You're deciding how much weight to put on "the research says" when a team pushes back on a plan. This finding cuts against the instinct that marketing evidence is softer than the established social sciences: the typical marketing study explains about as much as the typical psychology study does. But the same evidence says not to expect that research base to keep getting sharper on its own: it's grown into a mature field, and a few areas already carry most of the confidence. Knowing which areas that is changes how hard you push back versus how much you ask for local testing.
Marketing research explains about as much of market behavior as psychology does — and it isn't getting stronger over time, it's leveling off.
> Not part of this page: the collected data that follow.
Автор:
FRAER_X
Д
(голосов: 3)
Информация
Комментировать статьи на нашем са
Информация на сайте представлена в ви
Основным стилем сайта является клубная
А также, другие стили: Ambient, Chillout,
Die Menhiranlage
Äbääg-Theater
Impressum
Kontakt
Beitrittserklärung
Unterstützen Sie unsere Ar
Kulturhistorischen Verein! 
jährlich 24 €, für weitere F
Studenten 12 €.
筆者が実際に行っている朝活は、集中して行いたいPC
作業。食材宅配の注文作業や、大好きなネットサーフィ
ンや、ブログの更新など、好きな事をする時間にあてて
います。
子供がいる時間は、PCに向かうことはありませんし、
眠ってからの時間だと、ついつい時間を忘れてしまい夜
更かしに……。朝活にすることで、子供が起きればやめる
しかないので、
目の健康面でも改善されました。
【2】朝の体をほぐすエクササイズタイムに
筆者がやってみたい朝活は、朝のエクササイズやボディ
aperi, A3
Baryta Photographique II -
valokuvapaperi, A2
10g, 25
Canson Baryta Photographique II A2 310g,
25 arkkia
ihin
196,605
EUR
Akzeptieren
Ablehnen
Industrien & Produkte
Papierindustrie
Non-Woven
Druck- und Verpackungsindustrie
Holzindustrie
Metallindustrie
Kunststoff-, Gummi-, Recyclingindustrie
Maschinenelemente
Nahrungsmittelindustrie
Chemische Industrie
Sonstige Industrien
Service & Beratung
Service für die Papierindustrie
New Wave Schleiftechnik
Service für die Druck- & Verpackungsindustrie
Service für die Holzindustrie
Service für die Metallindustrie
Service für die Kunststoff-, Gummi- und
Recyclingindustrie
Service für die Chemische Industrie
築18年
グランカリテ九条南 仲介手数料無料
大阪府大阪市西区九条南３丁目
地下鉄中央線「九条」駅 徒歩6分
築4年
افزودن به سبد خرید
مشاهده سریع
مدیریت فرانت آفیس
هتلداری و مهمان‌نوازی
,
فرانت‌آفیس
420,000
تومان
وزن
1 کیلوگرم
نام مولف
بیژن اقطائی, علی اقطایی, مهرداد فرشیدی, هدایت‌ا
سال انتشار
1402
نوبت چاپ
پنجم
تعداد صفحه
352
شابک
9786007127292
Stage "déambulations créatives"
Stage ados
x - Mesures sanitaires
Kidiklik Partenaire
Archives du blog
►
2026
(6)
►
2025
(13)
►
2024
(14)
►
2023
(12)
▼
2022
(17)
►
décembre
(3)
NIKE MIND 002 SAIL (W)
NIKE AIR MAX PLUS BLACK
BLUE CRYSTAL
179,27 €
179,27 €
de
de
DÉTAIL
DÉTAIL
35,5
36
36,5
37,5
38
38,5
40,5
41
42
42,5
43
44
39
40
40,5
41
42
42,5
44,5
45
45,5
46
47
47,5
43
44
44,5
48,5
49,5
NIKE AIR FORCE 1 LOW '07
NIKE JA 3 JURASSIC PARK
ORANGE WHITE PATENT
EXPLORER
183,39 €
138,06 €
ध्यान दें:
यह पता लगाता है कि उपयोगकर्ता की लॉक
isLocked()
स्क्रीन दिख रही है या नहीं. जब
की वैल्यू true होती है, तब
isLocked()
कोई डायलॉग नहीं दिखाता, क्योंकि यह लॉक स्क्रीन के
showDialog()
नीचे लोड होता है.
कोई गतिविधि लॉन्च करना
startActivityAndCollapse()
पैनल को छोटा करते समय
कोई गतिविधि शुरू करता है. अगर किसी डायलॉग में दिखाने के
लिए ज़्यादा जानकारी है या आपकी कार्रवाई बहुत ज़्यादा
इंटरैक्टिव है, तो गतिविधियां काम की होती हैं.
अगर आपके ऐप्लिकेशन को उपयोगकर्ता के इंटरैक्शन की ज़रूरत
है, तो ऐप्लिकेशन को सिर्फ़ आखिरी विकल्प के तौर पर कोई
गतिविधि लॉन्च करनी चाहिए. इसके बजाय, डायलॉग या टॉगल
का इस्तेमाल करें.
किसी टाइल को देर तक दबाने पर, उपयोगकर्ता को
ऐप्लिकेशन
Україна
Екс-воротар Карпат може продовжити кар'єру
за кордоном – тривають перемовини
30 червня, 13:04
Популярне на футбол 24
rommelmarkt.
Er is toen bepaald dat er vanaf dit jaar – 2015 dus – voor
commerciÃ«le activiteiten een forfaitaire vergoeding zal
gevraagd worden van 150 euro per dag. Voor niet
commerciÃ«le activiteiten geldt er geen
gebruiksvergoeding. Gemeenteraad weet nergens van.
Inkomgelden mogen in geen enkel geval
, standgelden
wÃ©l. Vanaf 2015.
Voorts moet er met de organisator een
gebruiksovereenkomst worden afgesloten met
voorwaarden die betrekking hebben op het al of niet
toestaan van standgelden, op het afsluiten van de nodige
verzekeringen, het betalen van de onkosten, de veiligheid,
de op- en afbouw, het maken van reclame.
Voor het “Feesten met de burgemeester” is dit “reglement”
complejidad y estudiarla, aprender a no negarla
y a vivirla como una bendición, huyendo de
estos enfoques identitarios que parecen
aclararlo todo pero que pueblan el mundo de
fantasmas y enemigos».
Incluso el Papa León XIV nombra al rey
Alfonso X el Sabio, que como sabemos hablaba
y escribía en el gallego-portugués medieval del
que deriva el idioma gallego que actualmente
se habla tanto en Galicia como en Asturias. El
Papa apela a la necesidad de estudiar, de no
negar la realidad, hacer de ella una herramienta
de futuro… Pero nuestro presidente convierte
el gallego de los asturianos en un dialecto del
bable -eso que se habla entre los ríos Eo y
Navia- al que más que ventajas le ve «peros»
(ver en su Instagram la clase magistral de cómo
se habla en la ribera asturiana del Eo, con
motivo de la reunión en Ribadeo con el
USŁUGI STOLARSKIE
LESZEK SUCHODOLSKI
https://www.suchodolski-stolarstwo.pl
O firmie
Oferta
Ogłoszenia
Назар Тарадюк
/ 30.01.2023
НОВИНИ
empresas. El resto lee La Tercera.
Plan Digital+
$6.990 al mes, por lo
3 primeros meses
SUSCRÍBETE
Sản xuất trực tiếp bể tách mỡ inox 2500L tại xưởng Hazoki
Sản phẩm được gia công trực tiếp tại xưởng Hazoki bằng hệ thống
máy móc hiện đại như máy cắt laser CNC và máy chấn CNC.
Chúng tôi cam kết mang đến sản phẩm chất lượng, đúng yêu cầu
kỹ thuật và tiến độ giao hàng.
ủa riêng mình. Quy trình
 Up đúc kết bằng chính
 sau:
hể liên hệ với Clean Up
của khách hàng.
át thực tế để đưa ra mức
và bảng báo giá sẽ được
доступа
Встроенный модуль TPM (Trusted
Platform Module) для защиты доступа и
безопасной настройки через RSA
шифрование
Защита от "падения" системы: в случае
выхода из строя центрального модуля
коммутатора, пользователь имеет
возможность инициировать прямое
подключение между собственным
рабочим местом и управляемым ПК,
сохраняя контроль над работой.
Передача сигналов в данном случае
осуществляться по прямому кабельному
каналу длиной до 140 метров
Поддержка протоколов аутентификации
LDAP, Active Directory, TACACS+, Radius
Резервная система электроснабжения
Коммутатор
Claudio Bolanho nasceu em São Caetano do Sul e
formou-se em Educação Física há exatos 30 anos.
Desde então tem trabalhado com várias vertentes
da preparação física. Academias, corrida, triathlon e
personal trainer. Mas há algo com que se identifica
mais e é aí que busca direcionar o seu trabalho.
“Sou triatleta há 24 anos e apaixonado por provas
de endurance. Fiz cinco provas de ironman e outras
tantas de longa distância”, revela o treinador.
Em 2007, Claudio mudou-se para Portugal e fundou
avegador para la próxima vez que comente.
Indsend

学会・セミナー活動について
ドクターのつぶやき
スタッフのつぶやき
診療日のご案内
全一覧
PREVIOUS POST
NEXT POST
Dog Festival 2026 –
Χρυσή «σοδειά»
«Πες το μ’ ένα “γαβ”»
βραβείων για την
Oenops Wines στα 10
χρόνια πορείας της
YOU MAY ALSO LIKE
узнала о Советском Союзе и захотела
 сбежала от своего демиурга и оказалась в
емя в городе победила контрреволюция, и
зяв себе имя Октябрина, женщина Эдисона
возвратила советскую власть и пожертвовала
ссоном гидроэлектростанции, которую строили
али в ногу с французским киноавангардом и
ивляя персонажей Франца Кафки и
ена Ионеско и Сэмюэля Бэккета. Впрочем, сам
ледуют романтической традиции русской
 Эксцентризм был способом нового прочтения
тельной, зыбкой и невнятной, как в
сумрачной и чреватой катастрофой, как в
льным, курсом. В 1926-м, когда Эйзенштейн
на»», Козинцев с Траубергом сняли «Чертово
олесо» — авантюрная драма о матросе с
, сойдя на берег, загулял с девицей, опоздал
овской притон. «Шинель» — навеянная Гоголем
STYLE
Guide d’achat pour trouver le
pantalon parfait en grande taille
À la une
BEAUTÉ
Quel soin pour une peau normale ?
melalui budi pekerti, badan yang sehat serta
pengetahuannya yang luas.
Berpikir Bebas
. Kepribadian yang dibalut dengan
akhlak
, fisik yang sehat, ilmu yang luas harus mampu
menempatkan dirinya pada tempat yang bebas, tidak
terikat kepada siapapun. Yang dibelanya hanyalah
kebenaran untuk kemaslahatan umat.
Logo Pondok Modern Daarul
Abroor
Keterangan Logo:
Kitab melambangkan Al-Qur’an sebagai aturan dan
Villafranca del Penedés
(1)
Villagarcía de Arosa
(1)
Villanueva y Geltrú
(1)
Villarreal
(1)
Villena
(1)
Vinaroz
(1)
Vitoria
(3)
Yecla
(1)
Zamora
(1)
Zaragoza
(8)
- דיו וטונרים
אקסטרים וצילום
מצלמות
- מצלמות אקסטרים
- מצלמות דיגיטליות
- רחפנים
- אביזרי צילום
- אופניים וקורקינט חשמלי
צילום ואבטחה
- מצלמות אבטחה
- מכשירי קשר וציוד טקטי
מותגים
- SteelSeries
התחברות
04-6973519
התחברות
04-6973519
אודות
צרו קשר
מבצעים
A large pooling of marketing research across eight subject areas puts marketing's average predictive power on par with, or slightly ahead of, long-established fields like psychology and social psychology. But that knowledge base isn't accelerating: it's maturing, with a few pockets still gaining ground and most holding steady.
Data chart
Evidence strength differs sharply by topic, so leaders should trust pricing and consumer-behavior findings more than methods or new-product findings.
Key takeaway
Marketing evidence is about as strong as psychology's, but it has matured rather than kept accelerating.
Source
Eisend, M. (2015). Have we progressed marketing knowledge? A meta-meta-analysis of effect sizes in marketing research. Journal of Marketing, 79(3), 23–40. https://doi.org/10.1509/jm.14.0288
Evidence strength: Strong. The study pools 176 marketing meta-analyses (1,841 effect sizes from more than 7,500 primary studies, 1918-2012); it measures how much marketing research as a body of knowledge explains market behavior, not the financial return or ROI of any specific marketing action.